Only the lines from the one containing "The image size" through the end of the entries are wanted, retyped exactly and without pictures.
──────── Dataset ────────
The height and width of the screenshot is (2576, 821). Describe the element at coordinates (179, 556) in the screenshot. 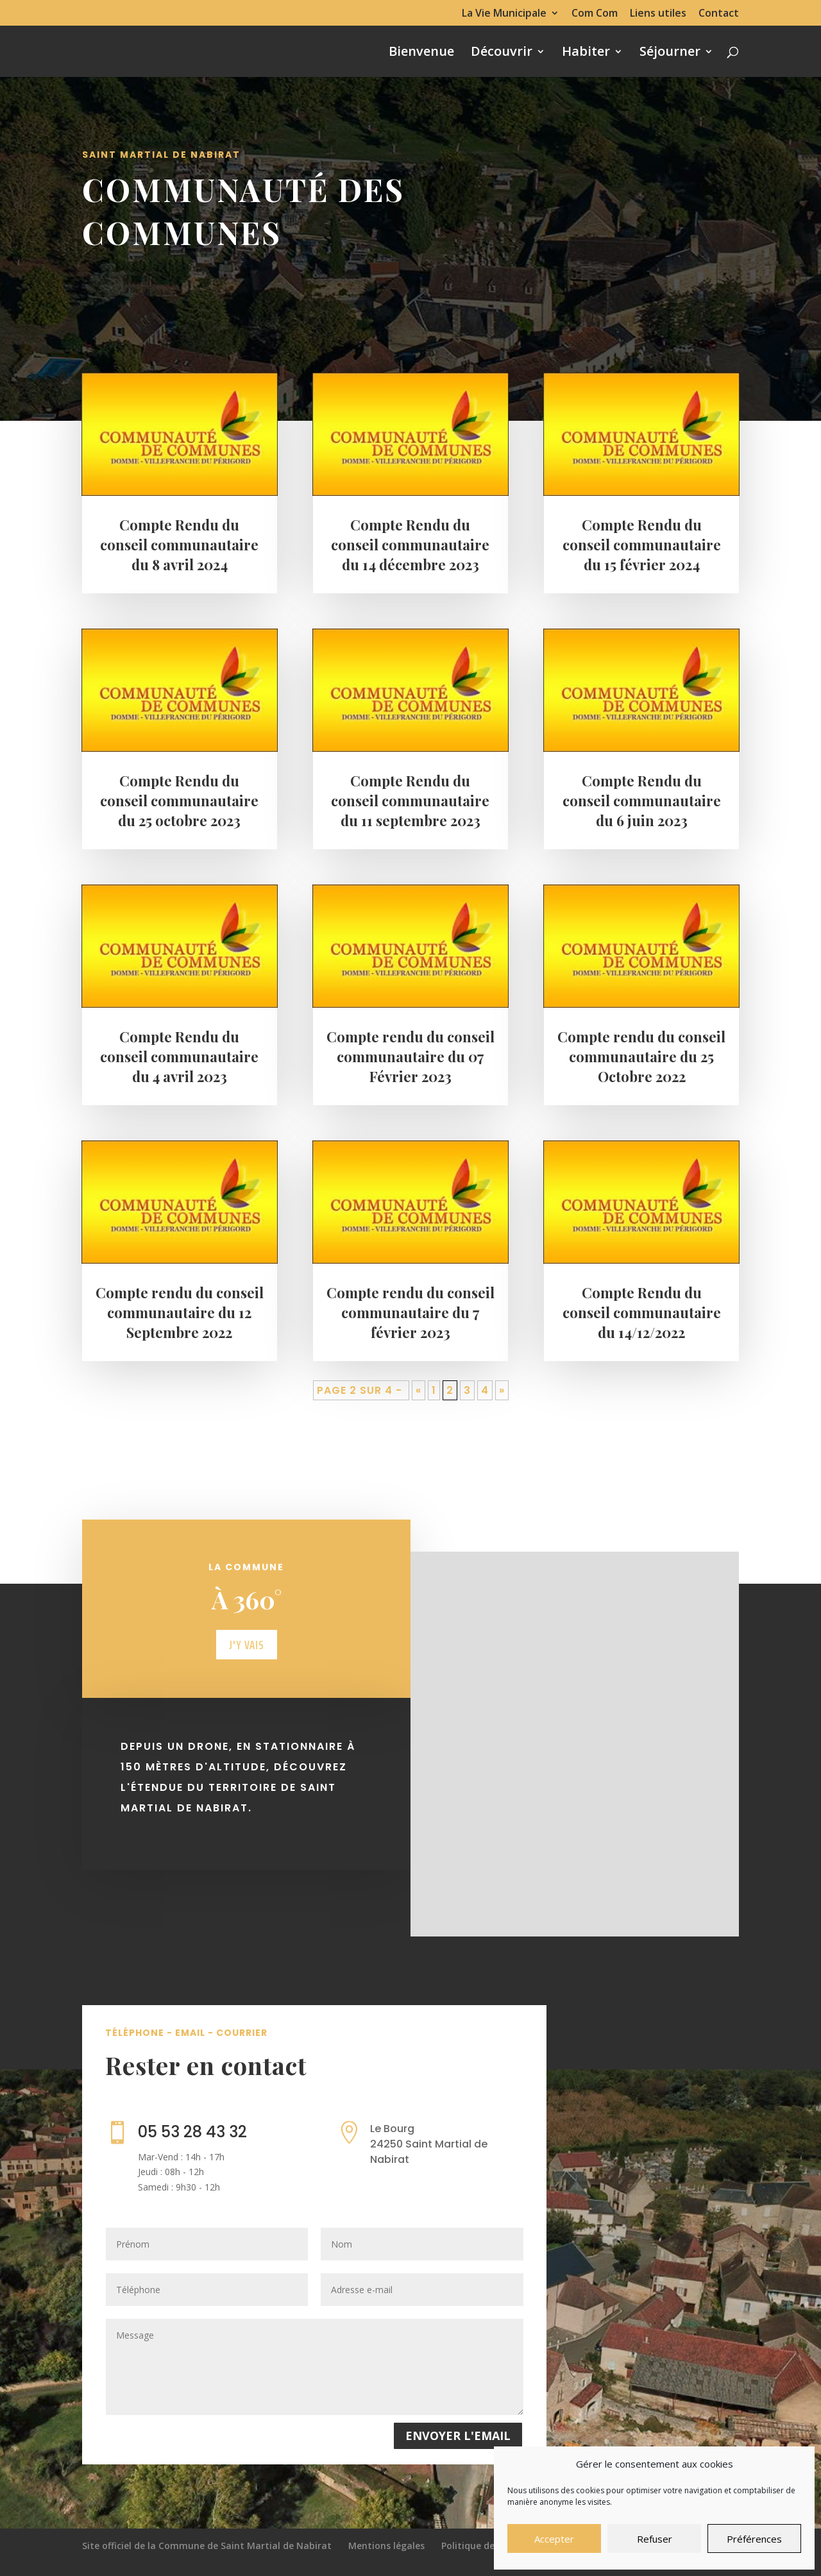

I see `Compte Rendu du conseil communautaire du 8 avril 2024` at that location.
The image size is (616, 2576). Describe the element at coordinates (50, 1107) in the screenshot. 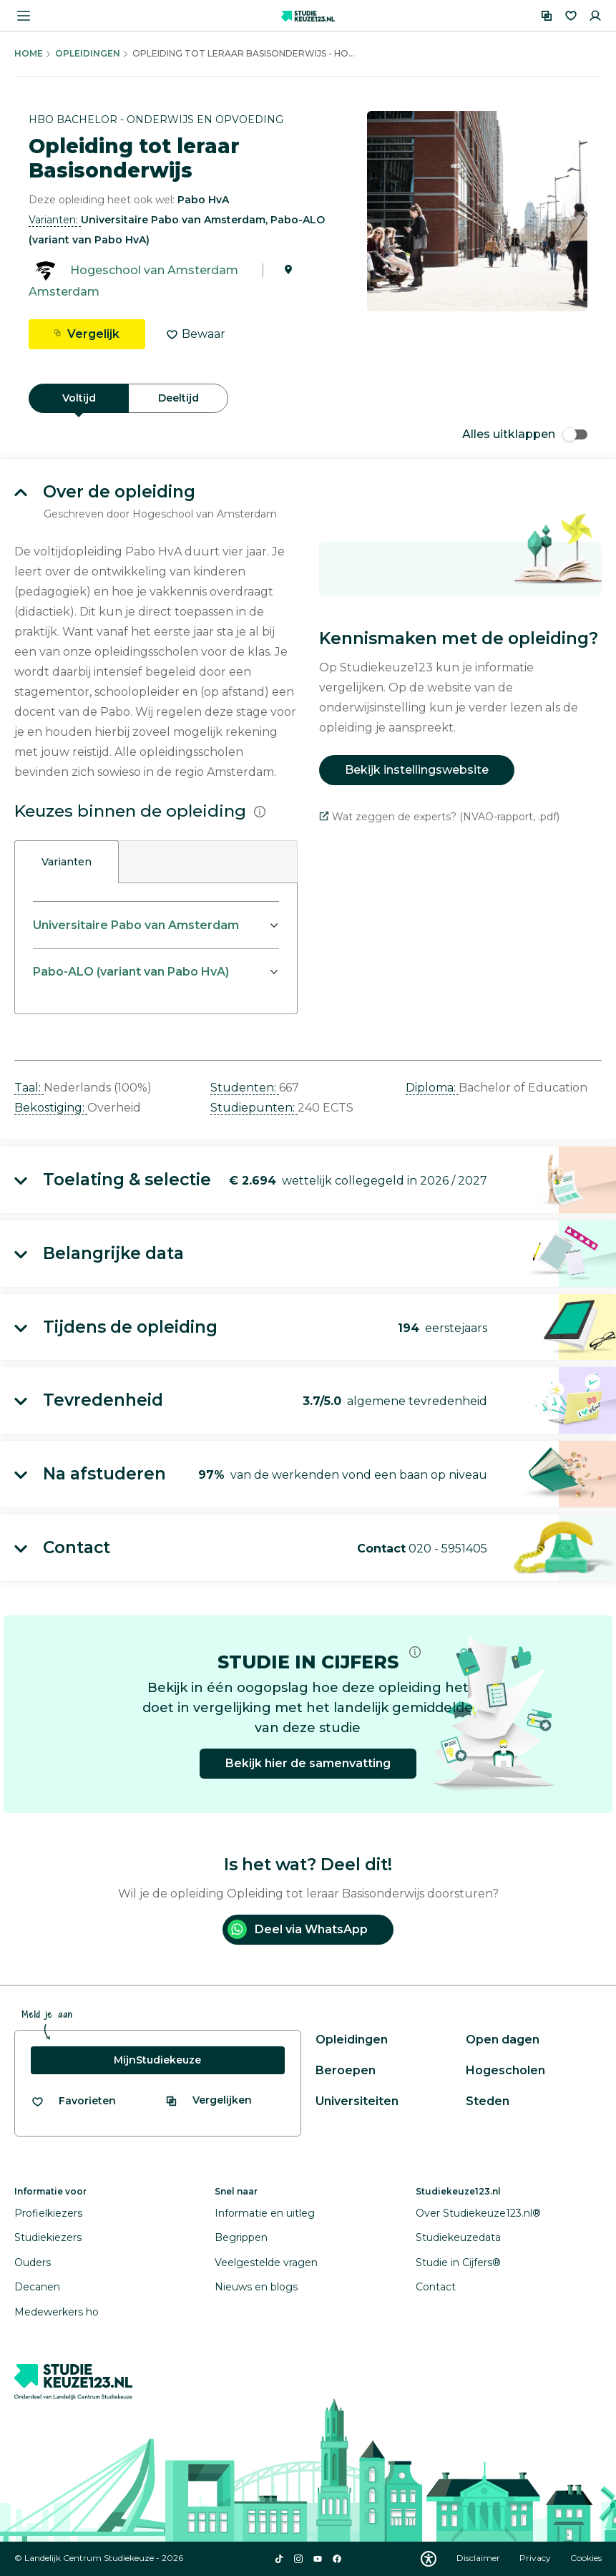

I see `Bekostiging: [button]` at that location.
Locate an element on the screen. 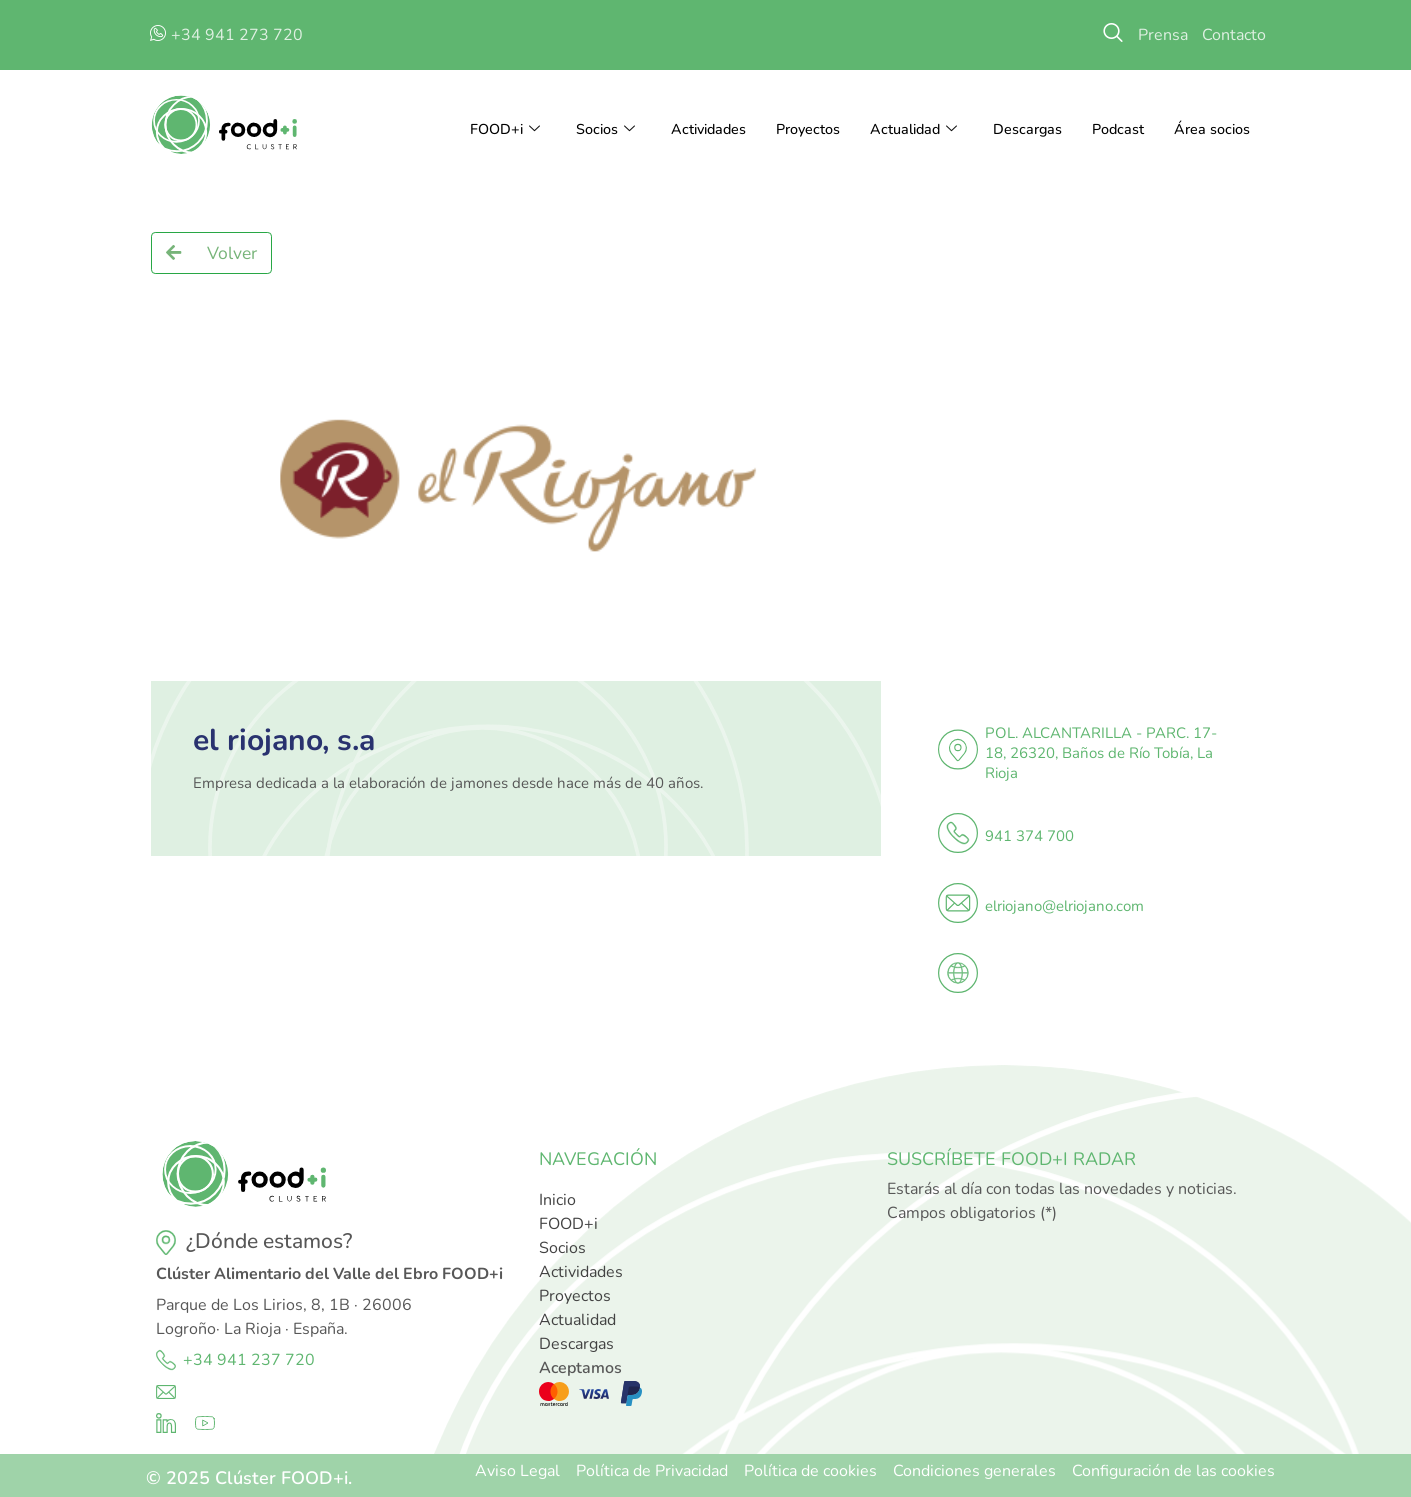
────────
Result:
The image size is (616, 2576). Describe the element at coordinates (50, 1107) in the screenshot. 

I see `Bekostiging: [button]` at that location.
Locate an element on the screen. 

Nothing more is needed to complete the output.